# Task details:
Copy each line below that has "والتي".

(Page images and extracted text)
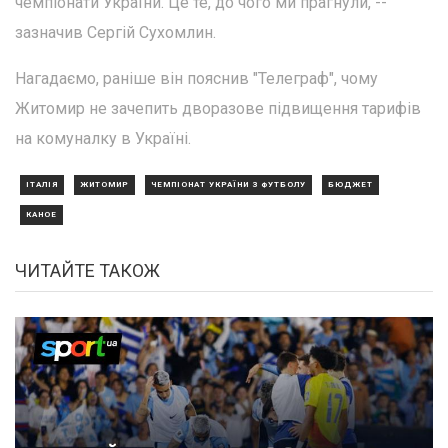
чемпіонати України. Це те, до чого ми прагнули, --
зазначив Сергій Сухомлин.
Нагадаємо, раніше він пояснив "Телеграф", чому
Житомир не зачепить дворазове підвищення тарифів
на комуналку в Україні.
ІТАЛІЯ
ЖИТОМИР
ЧЕМПІОНАТ УКРАЇНИ З ФУТБОЛУ
БЮДЖЕТ
КАНОЕ
ЧИТАЙТЕ ТАКОЖ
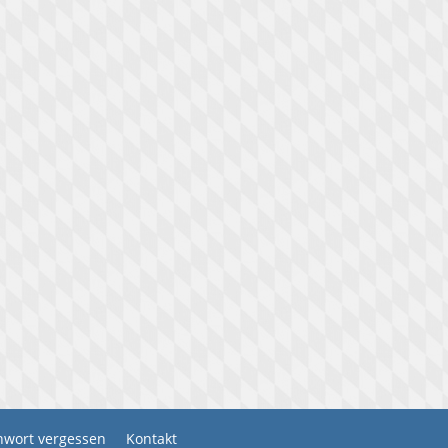
wort vergessen
Kontakt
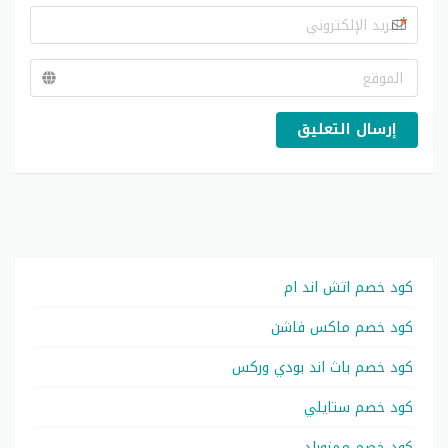
*
إرسال التعليق
كود خصم اتش اند ام
كود خصم ماكس فاشن
كود خصم باث اند بودي وركس
كود خصم ستايلي
كود خصم ممزورلد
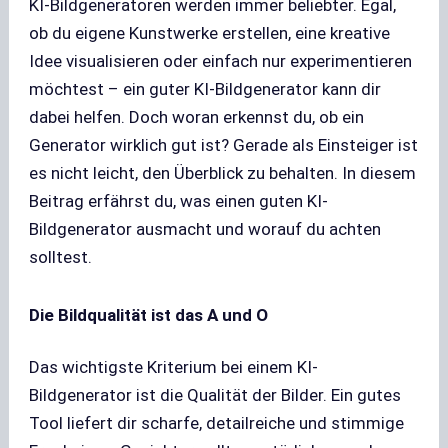
KI-Bildgeneratoren werden immer beliebter. Egal,
ob du eigene Kunstwerke erstellen, eine kreative
Idee visualisieren oder einfach nur experimentieren
möchtest – ein guter KI-Bildgenerator kann dir
dabei helfen. Doch woran erkennst du, ob ein
Generator wirklich gut ist? Gerade als Einsteiger ist
es nicht leicht, den Überblick zu behalten. In diesem
Beitrag erfährst du, was einen guten KI-
Bildgenerator ausmacht und worauf du achten
solltest.
Die Bildqualität ist das A und O
Das wichtigste Kriterium bei einem KI-
Bildgenerator ist die Qualität der Bilder. Ein gutes
Tool liefert dir scharfe, detailreiche und stimmige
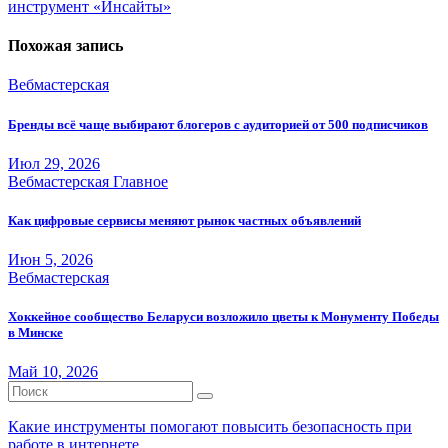
записям
инструмент «Инсайты»
Похожая запись
Вебмастерская
Бренды всё чаще выбирают блогеров с аудиторией от 500 подписчиков
Июл 29, 2026
Вебмастерская
Главное
Как цифровые сервисы меняют рынок частных объявлений
Июн 5, 2026
Вебмастерская
Хоккейное сообщество Беларуси возложило цветы к Монументу Победы
в Минске
Май 10, 2026
Какие инструменты помогают повысить безопасность при
работе в интернете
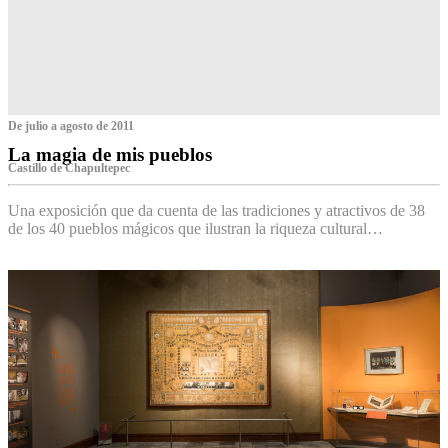
De julio a agosto de 2011
La magia de mis pueblos
Castillo de Chapultepec
Una exposición que da cuenta de las tradiciones y atractivos de 38
de los 40 pueblos mágicos que ilustran la riqueza cultural…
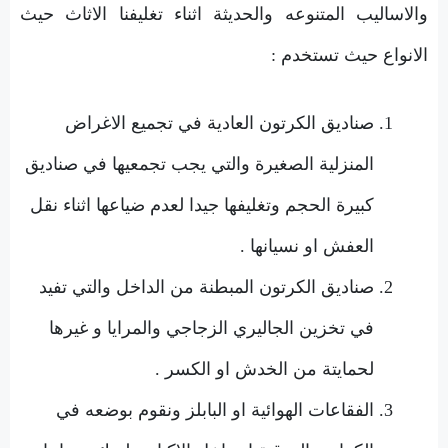
والاساليب المتنوعه والحديثة اثناء تغليفنا الاثاث حيث
الانواع حيث تستخدم :
صناديق الكرتون العادية في تجميع الاغراض
المنزلية الصغيرة والتي يجب تجمعيها في صناديق
كبيرة الحجم وتغليفها جيدا لعدم ضياعها اثناء نقل
العفش او نسيانها .
صناديق الكرتون المبطنة من الداخل والتي تفيد
في تخزين الجاليري الزجاجي والمرايا و غيرها
لحمايتة من الخدش او الكسر .
الفقاعات الهوائية او البابلز ونقوم بوضعه في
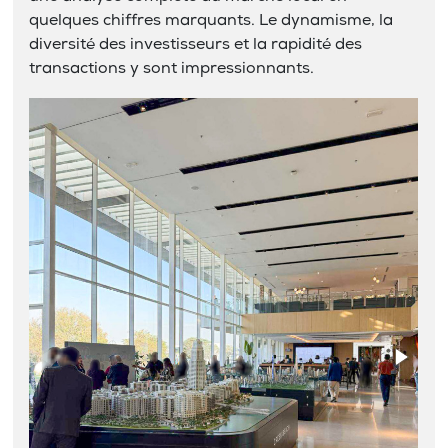
quelques chiffres marquants. Le dynamisme, la
diversité des investisseurs et la rapidité des
transactions y sont impressionnants.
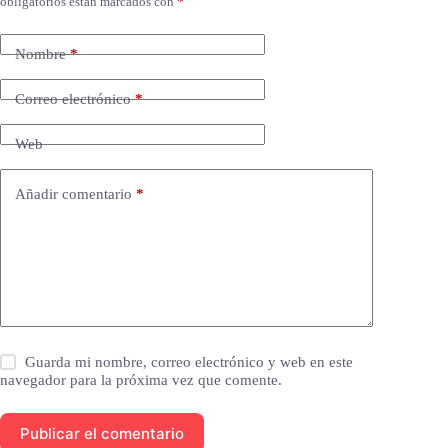
obligatorios están marcados con
*
Nombre
*
Correo electrónico
*
Web
Añadir comentario
*
Guarda mi nombre, correo electrónico y web en este
navegador para la próxima vez que comente.
Publicar el comentario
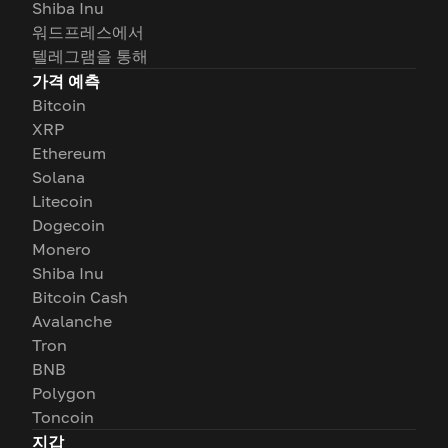
Shiba Inu
워드프레스에서
텔레그램을 통해
가격 예측
Bitcoin
XRP
Ethereum
Solana
Litecoin
Dogecoin
Monero
Shiba Inu
Bitcoin Cash
Avalanche
Tron
BNB
Polygon
Toncoin
지갑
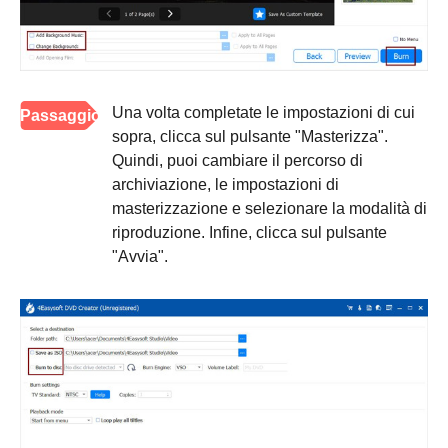
Una volta completate le impostazioni di cui
Passaggio
sopra, clicca sul pulsante "Masterizza".
4
Quindi, puoi cambiare il percorso di
archiviazione, le impostazioni di
masterizzazione e selezionare la modalità di
riproduzione. Infine, clicca sul pulsante
"Avvia".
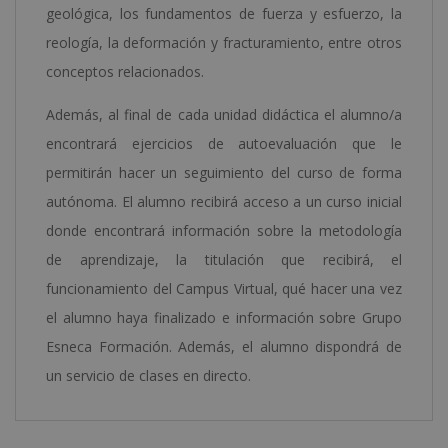
geológica, los fundamentos de fuerza y esfuerzo, la
reología, la deformación y fracturamiento, entre otros
conceptos relacionados.
Además, al final de cada unidad didáctica el alumno/a
encontrará ejercicios de autoevaluación que le
permitirán hacer un seguimiento del curso de forma
autónoma. El alumno recibirá acceso a un curso inicial
donde encontrará información sobre la metodología
de aprendizaje, la titulación que recibirá, el
funcionamiento del Campus Virtual, qué hacer una vez
el alumno haya finalizado e información sobre Grupo
Esneca Formación. Además, el alumno dispondrá de
un servicio de clases en directo.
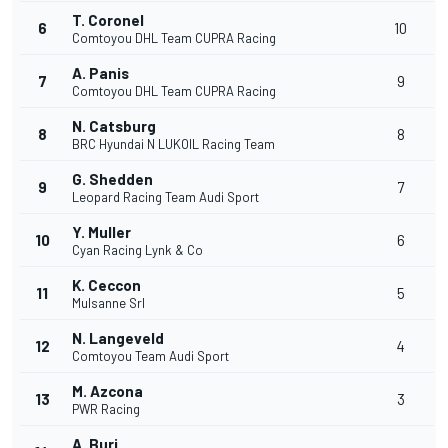
T. Coronel
6
10
Comtoyou DHL Team CUPRA Racing
A. Panis
7
9
Comtoyou DHL Team CUPRA Racing
N. Catsburg
8
8
BRC Hyundai N LUKOIL Racing Team
G. Shedden
9
7
Leopard Racing Team Audi Sport
Y. Muller
10
6
Cyan Racing Lynk & Co
K. Ceccon
11
5
Mulsanne Srl
N. Langeveld
12
4
Comtoyou Team Audi Sport
M. Azcona
13
3
PWR Racing
A. Buri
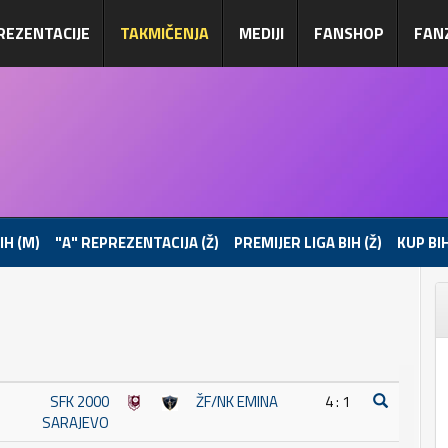
REZENTACIJE
TAKMIČENJA
MEDIJI
FANSHOP
FAN
IH (M)
"A" REPREZENTACIJA (Ž)
PREMIJER LIGA BIH (Ž)
KUP BIH
SFK 2000
ŽF/NK EMINA
4 : 1
SARAJEVO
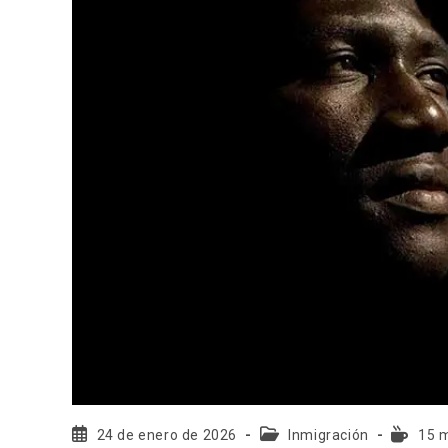
24 de enero de 2026
Inmigración
15 m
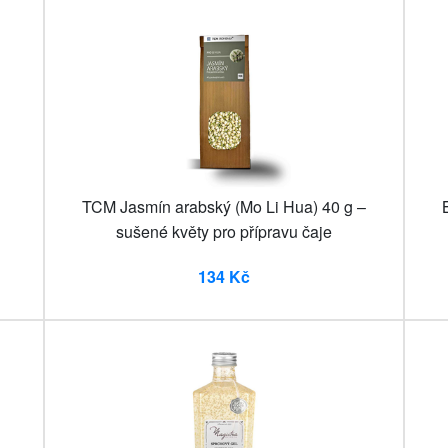
TCM Jasmín arabský (Mo Li Hua) 40 g –
sušené květy pro přípravu čaje
134 Kč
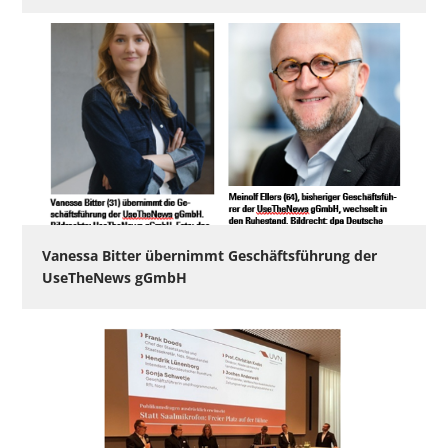
Vanessa Bitter übernimmt Geschäftsführung der
UseTheNews gGmbH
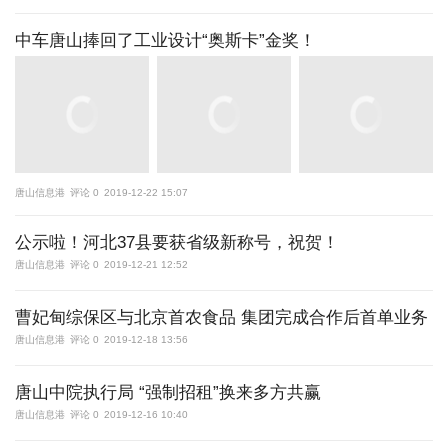
中车唐山捧回了工业设计“奥斯卡”金奖！
唐山信息港
评论 0
2019-12-22 15:07
公示啦！河北37县要获省级新称号，祝贺！
唐山信息港
评论 0
2019-12-21 12:52
曹妃甸综保区与北京首农食品 集团完成合作后首单业务
唐山信息港
评论 0
2019-12-18 13:56
唐山中院执行局 “强制招租”换来多方共赢
唐山信息港
评论 0
2019-12-16 10:40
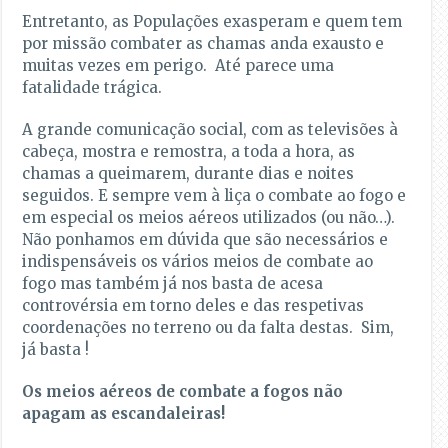
Entretanto, as Populações exasperam e quem tem
por missão combater as chamas anda exausto e
muitas vezes em perigo. Até parece uma
fatalidade trágica.
A grande comunicação social, com as televisões à
cabeça, mostra e remostra, a toda a hora, as
chamas a queimarem, durante dias e noites
seguidos. E sempre vem à liça o combate ao fogo e
em especial os meios aéreos utilizados (ou não…).
Não ponhamos em dúvida que são necessários e
indispensáveis os vários meios de combate ao
fogo mas também já nos basta de acesa
controvérsia em torno deles e das respetivas
coordenações no terreno ou da falta destas. Sim,
já basta !
Os meios aéreos de combate a fogos não
apagam as escandaleiras!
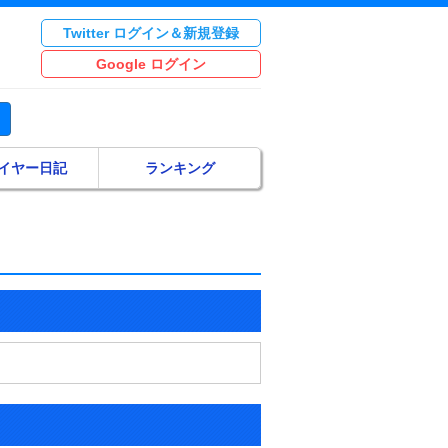
Twitter ログイン＆新規登録
Google ログイン
イヤー日記
ランキング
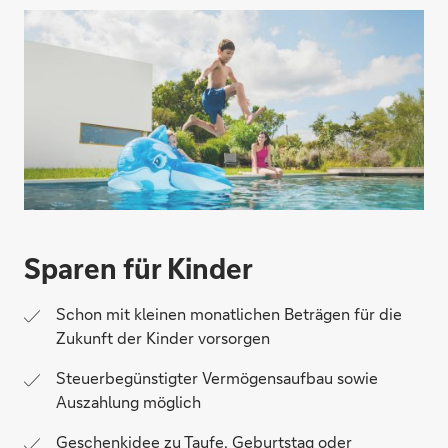
Sparen für Kinder
Schon mit kleinen monatlichen Beträgen für die
Zukunft der Kinder vorsorgen
Steuerbegünstigter Vermögensaufbau sowie
Auszahlung möglich
Geschenkidee zu Taufe, Geburtstag oder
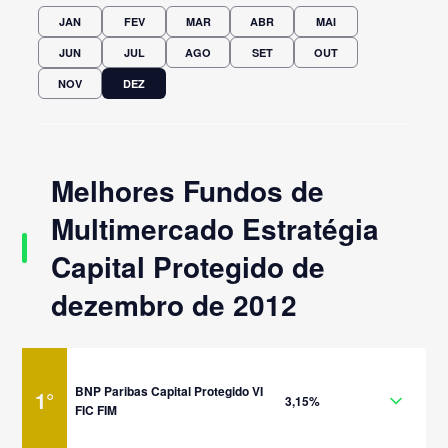
JAN
FEV
MAR
ABR
MAI
JUN
JUL
AGO
SET
OUT
NOV
DEZ
Melhores Fundos de
Multimercado Estratégia
Capital Protegido de
dezembro de 2012
BNP Paribas Capital Protegido VI
1
°
3,15%
FIC FIM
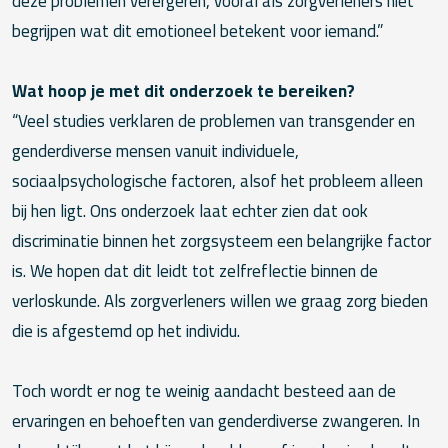
deze problemen verergeren, vooral als zorgverleners niet
begrijpen wat dit emotioneel betekent voor iemand.”
Wat hoop je met dit onderzoek te bereiken?
“Veel studies verklaren de problemen van transgender en
genderdiverse mensen vanuit individuele,
sociaalpsychologische factoren, alsof het probleem alleen
bij hen ligt. Ons onderzoek laat echter zien dat ook
discriminatie binnen het zorgsysteem een belangrijke factor
is. We hopen dat dit leidt tot zelfreflectie binnen de
verloskunde. Als zorgverleners willen we graag zorg bieden
die is afgestemd op het individu.
Toch wordt er nog te weinig aandacht besteed aan de
ervaringen en behoeften van genderdiverse zwangeren. In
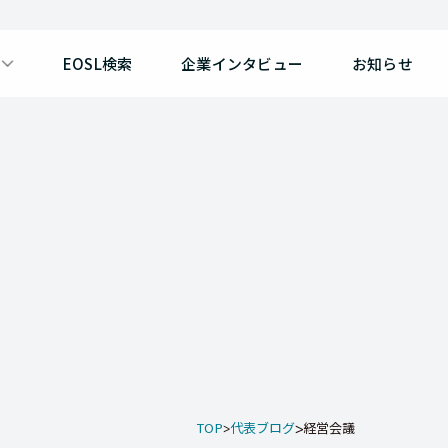
EOSL検索
企業インタビュー
お知らせ
TOP
代表ブログ
経営会議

# Exercise answer:
المنزلية الصغيرة والتي يجب تجمعيها في صناديق
صناديق الكرتون المبطنة من الداخل والتي تفيد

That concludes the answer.